Input Two points p1(x1,y1) , p2(x2,y2) you must find the length of shortest path from p1 to p2,

for example if p1(1,1) , p2(4,4) then the shortest path has lenght of 9 edges,

enter image description here

I did something like depth first search, it works great if the distance between the two point is small, and take long time for example for the points (1,1) & (10,10),

And there is a limit on the points the maximum point is (12,12).

my approach is to convert the above picture to an undirected graph with all weights to 1, and then find the shortest path.

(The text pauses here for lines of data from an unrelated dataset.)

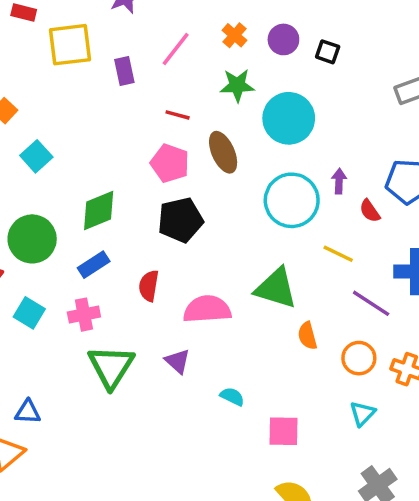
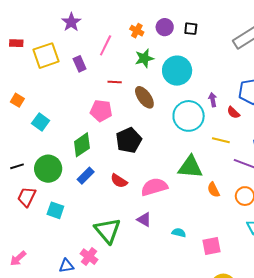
pink pentagon: (170, 163) -> (101, 111), moved
red semicircle: (149, 286) -> (119, 181), turned -54
pink cross: (84, 315) -> (89, 257), moved, turned -30

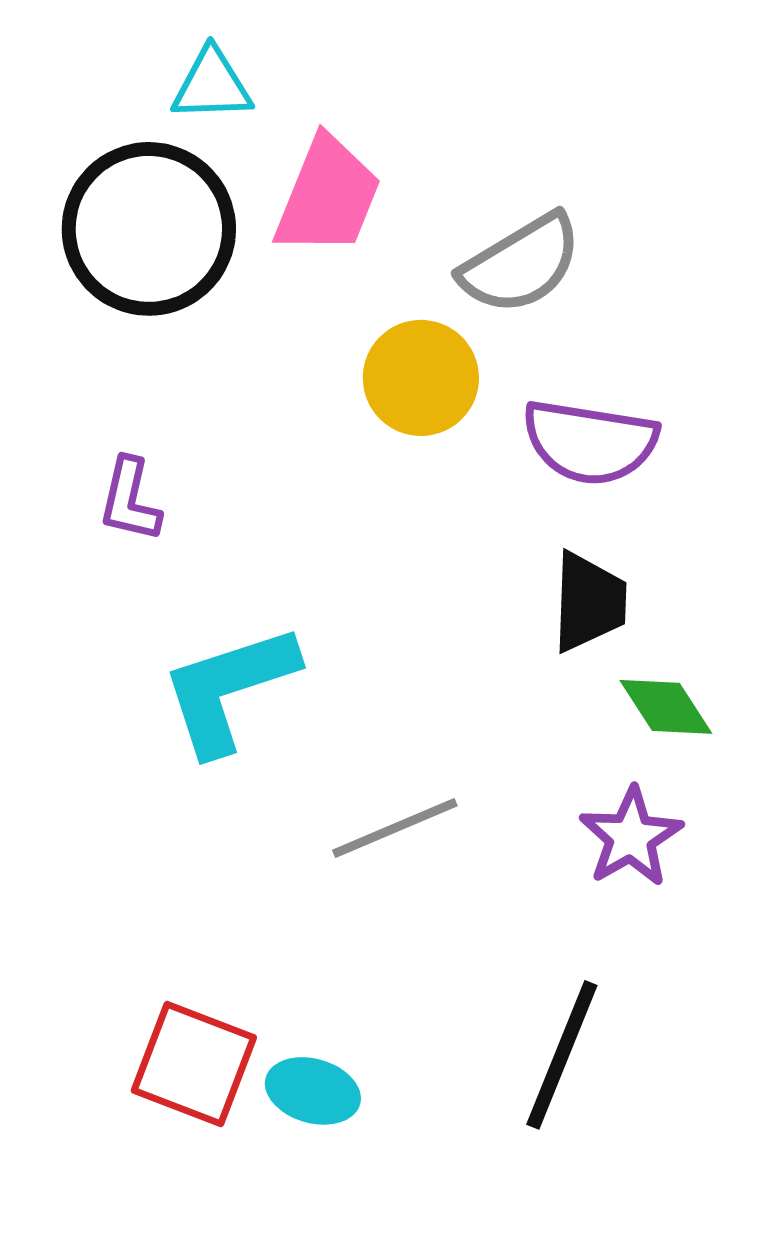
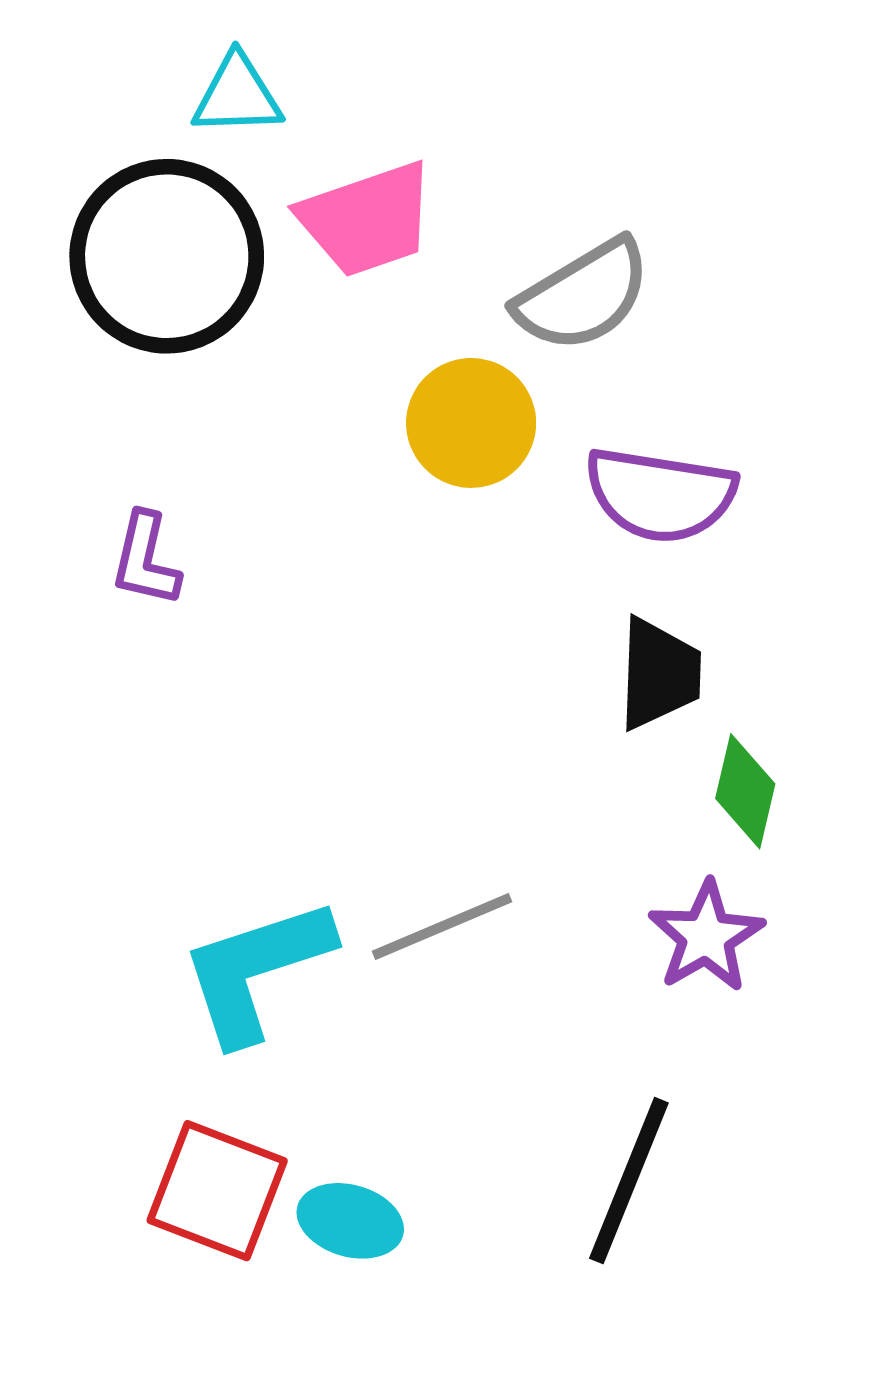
pink trapezoid: (328, 196) -> (367, 219), turned 49
cyan L-shape: (229, 689) -> (256, 970), moved
green diamond: (666, 707) -> (745, 791), turned 46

here are my function that finds the shortest path: 

int minCost;
vector<int> path;
multimap<int,int> Connections;
typedef multimap<int,int>::iterator mmit;

void shortestPath(int cs){
    if(cs > minCost)
        return;
    if(path.back() == Target){
        if(cs < minCost)
            minCost = cs;
        return;
    }

    pair<mmit,mmit> it = Connections.equal_range(path.back());
    mmit mit = it.first;

    for( ; mit != it.second ; ++mit){
        if(isVisited(mit->second))
            continue;
        markVisited(mit->second);
        path.push_back(mit->second);
        shortestPath(cs+1);
        markUnvisited(mit->second);
        path.pop_back();
    }
}

Is there any way faster than this ?? could i use dijkstra for this undirected graph ??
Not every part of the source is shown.